(Host) Newly expanded safety requirements go into effect this week at regional airports across the country. Airport administrators have argued that the high cost of the new requirements may force many of them to cancel passenger service.
But as VPR’s Nina Keck reports, officials from the Federal Aviation Administration may have provided regional airports with a potential compromise.
(Keck) Under the new FAA guidelines, small airports will have to provide the same level of emergency response that larger airports do.

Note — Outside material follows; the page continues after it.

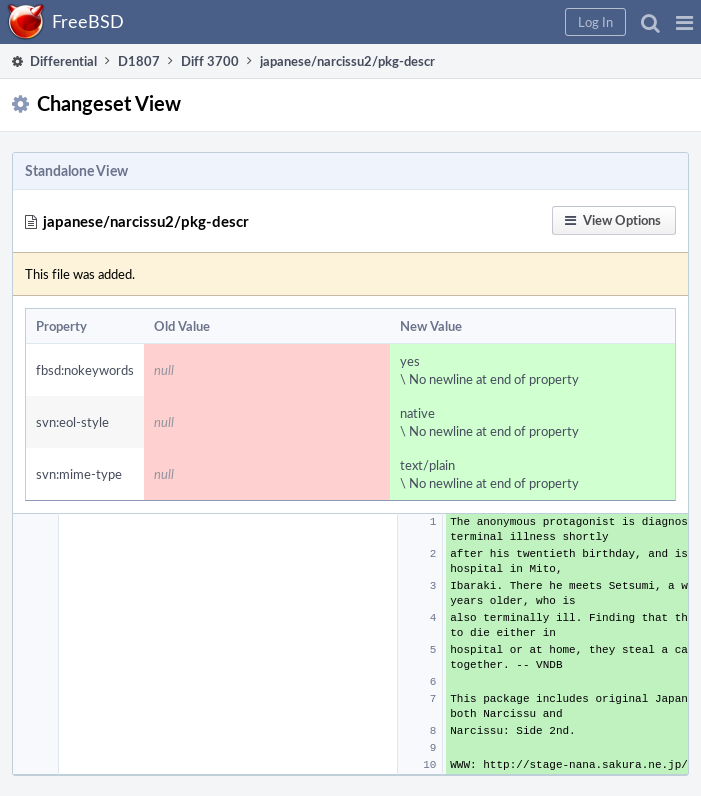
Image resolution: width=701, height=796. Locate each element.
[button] (684, 22)
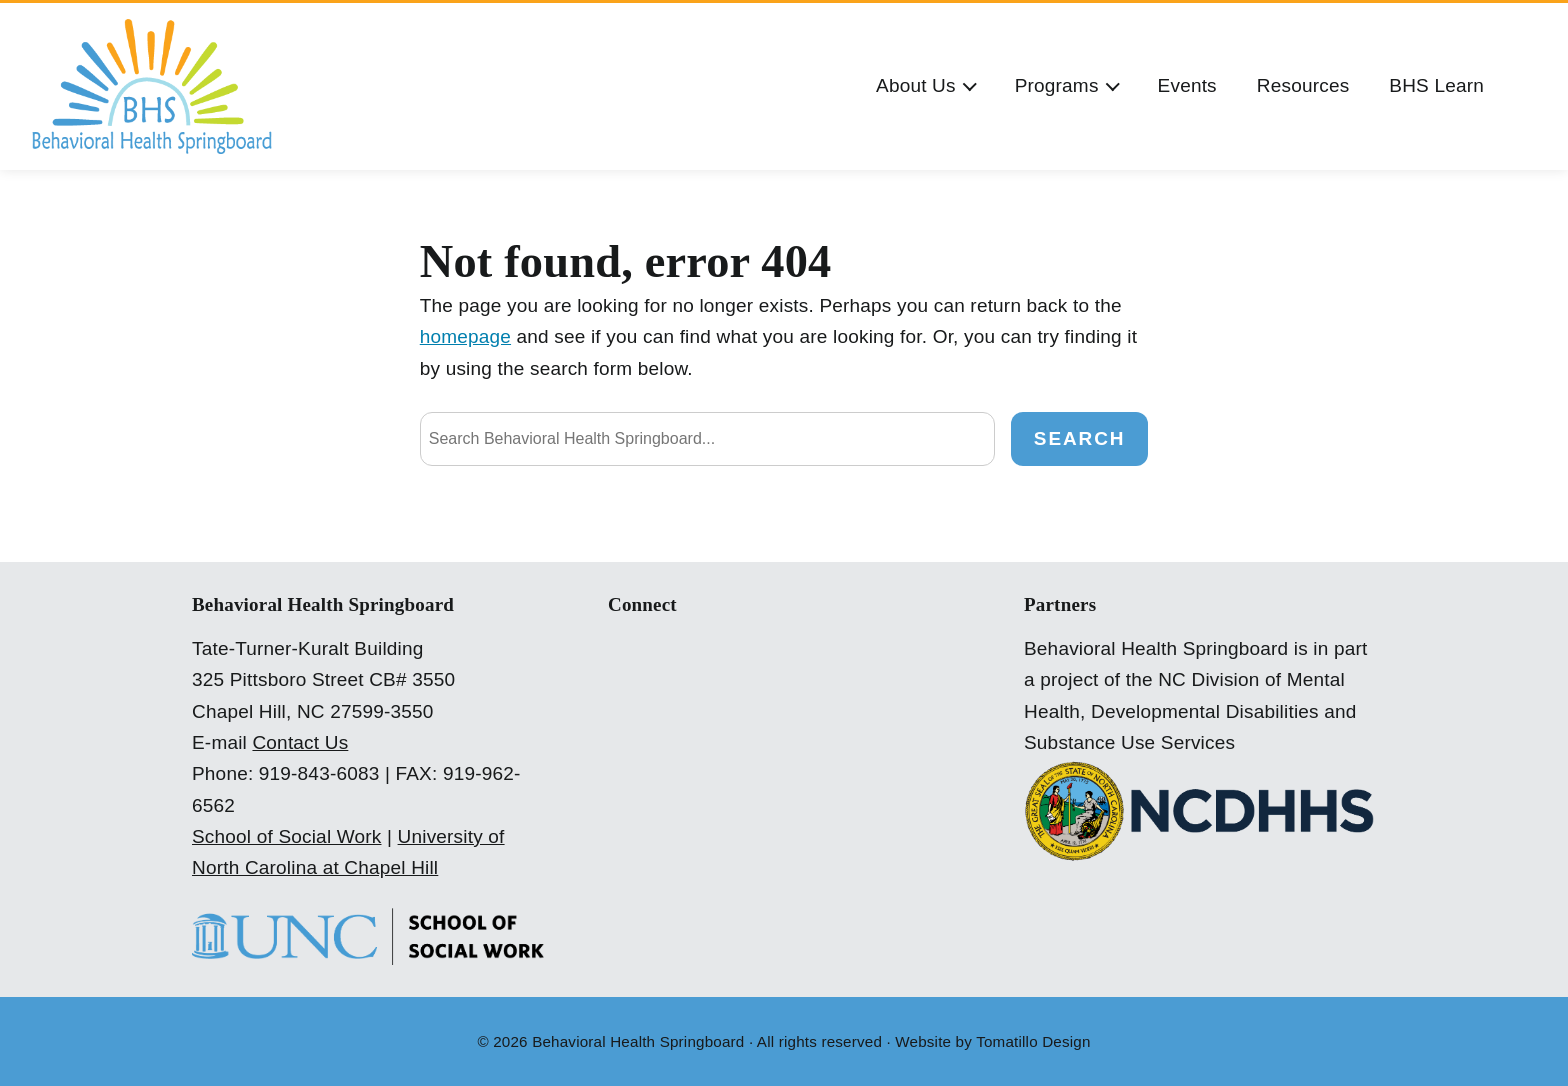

Rutland Airport Manager Tom Trudeau says that means they must provide a full time, onsite fire and rescue squad, at a cost of nearly $300,000 a year. Trudeau, and other regional airport managers met recently with FAA officials in Maine to express their concerns.
(Trudeau) “It was a very tense atmosphere. The anxiety level was way up. There’s no bones about it, it would mean the end of air service. A few hundred thousand dollars to communities like Rutland and Bar Harbor and Augusta Maine really makes the difference.”
(Keck) Trudeau says the FAA may provide a way around the situation by allowing small airports to downgrade their certification to Class Three status. Trudeau says if Rutland airport can downgrade, they can hire the Rutland City Fire Department on an as needed basis and still maintain passenger service.
However, he says the airport would no longer be able to accommodate larger charter flights with 30 or more seats. Because of that, he says any decision to downgrade would need to be approved by the community. Trudeau says the FAA should announce whether or not they will allow airports to downgrade any day.
For Vermont Public Radio, I’m Nina Keck in Rutland.